"I Must Read, Read, and Read. It is my Vocation." - Thomas Merton
This is where I chronicle my reading life. I also blog about writing at Lacey's Late-night Editing.
I was excited to read this book which promised to be an exploration of the history of marriage in America, interspersed with stories from Cokie and Steve Roberts's own long marriage. Still, rather than successfully integrating research, fact, and memory the way the best memoirs do, this book felt as though it were actually two different books that just happened to share the same space, and moving between the two was jarring. The sections about Cokie and Steve, while containing a few interesting anecdotes and reflections on the changes they saw in their own marriage, reeked of unexamined privilege (they assume their kids will go to Ivy League schools, mention that 700 people came to their daughter's wedding, and namedrop all the important correspondents, politicians, etc., they hobnob with).
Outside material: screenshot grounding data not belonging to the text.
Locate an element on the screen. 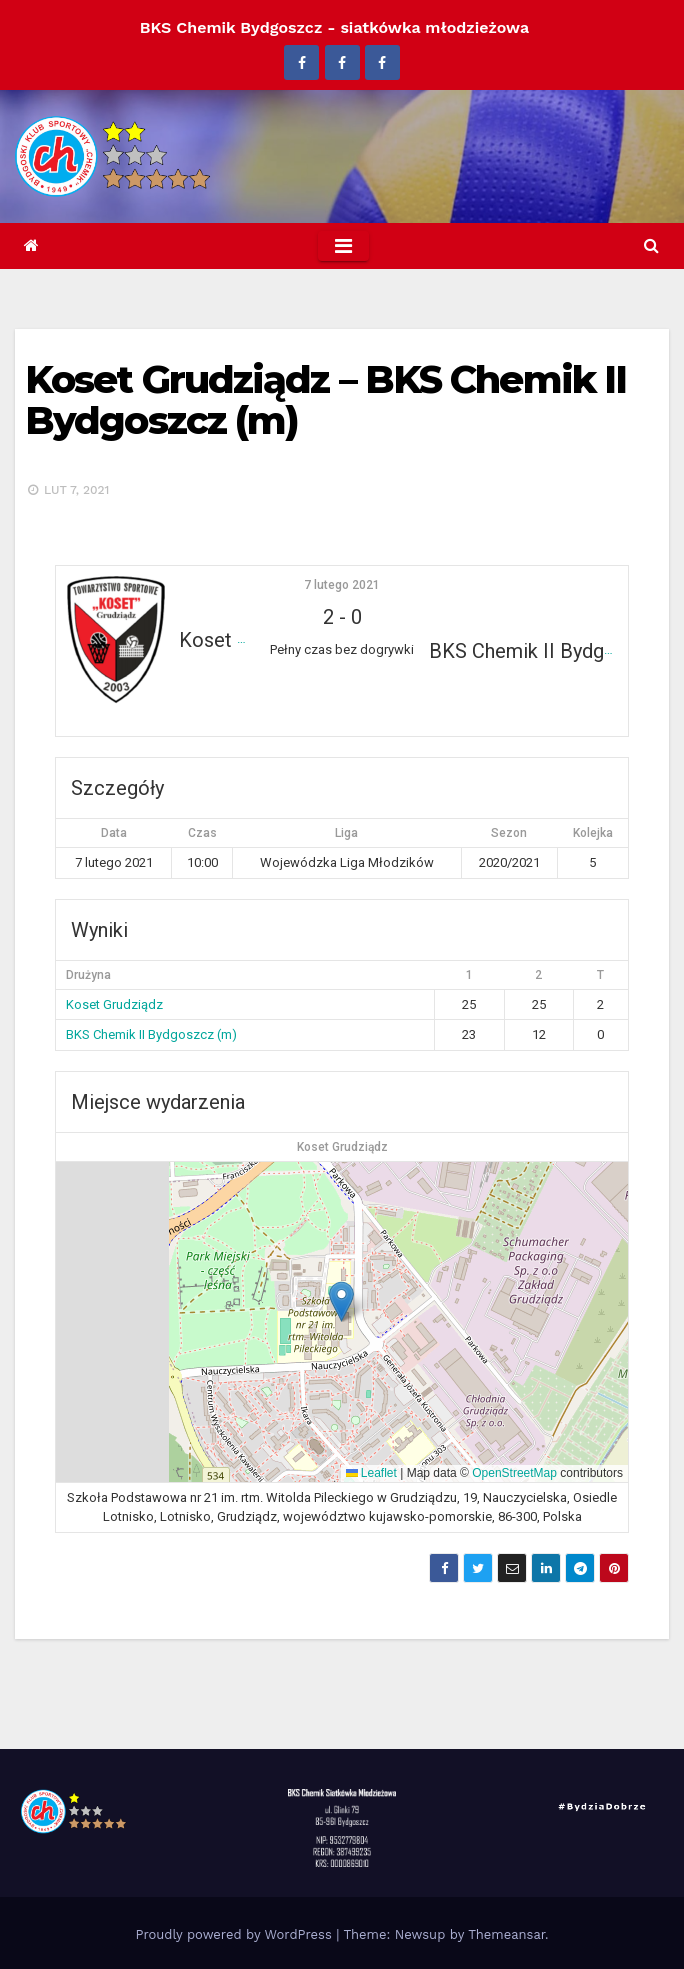 Image resolution: width=684 pixels, height=1969 pixels. Themeansar is located at coordinates (506, 1934). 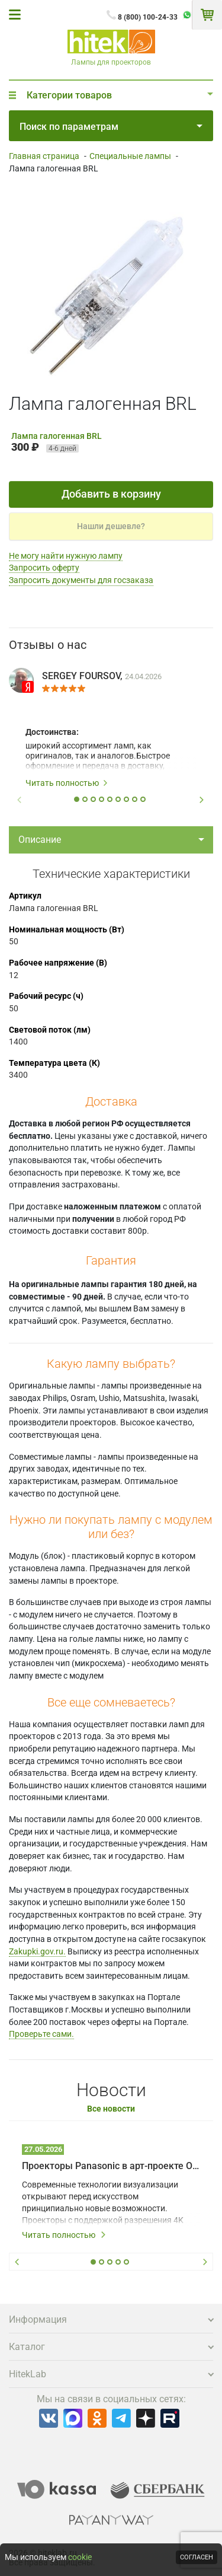  Describe the element at coordinates (80, 2557) in the screenshot. I see `cookie` at that location.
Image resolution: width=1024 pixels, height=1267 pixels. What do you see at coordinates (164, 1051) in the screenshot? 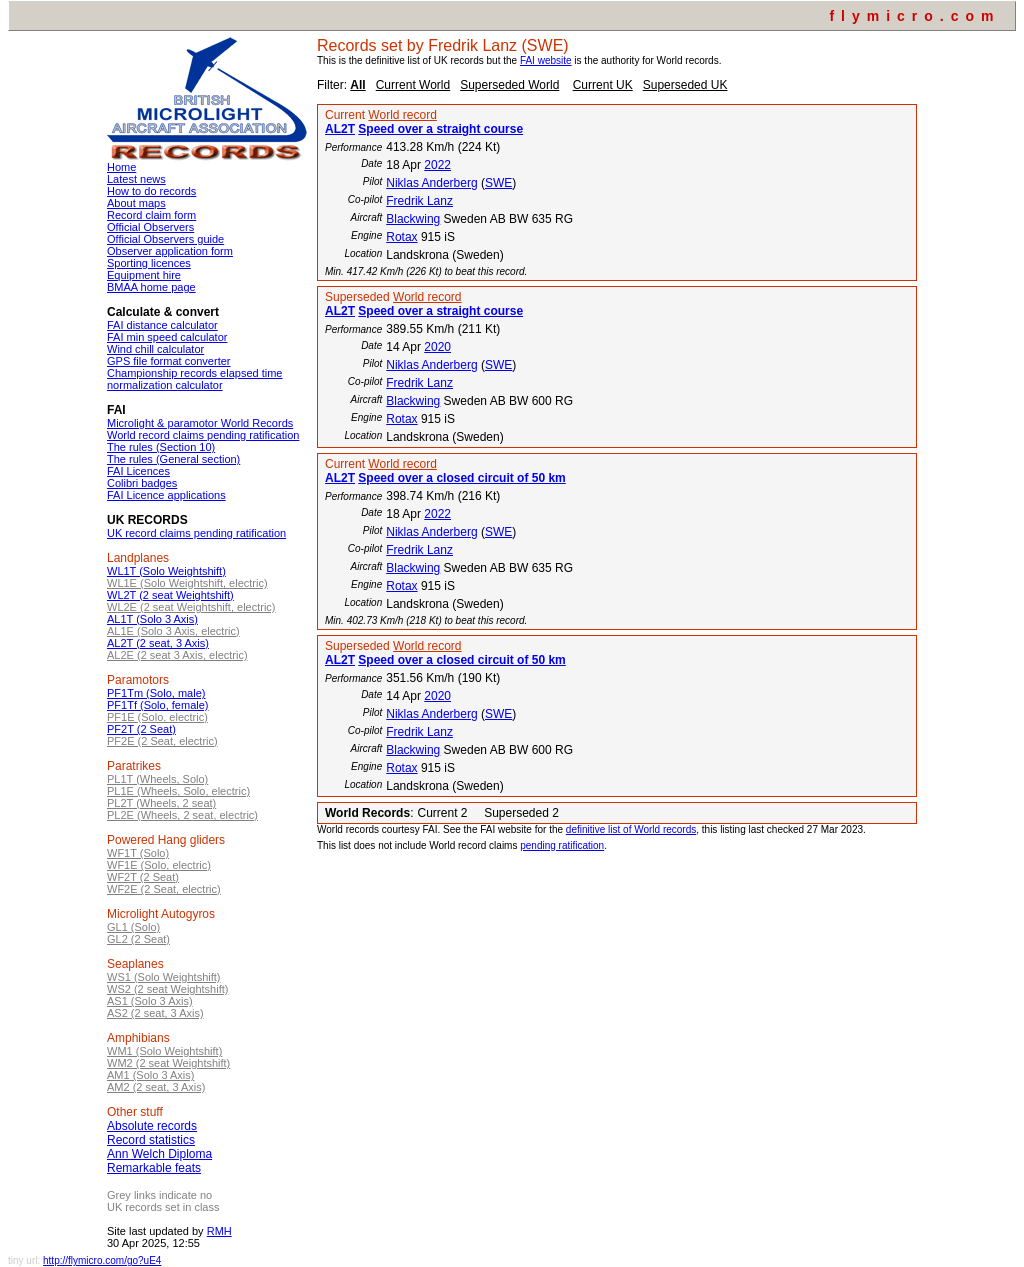 I see `WM1 (Solo Weightshift)` at bounding box center [164, 1051].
They were also basically just edited transcripts of Cokie and Steve talking about marriage, which was less moving to me than it would have been to read some more reflective writing that came from them directly; although this probably gave a better feel for the "dynamic" of their relationship, since you saw the back and forth of the conversation. Still, I was interested in a narrative, not an interview.
Cokie and Steve are both smart people and competent journalists, and while there's nothing really wrong with the writing here, it's less engaging than it could be. The historical sections are overwhelming with long paragraphs and too many names to keep track of, although, like the transcripts, they contain moments of higher interest.
Still, not one of the strongest marriage books I've read, nor as compelling as I would have liked it to be to help me forget I was 36,000 feet in the air (I read over half the book on my trip to Puerto Rico.)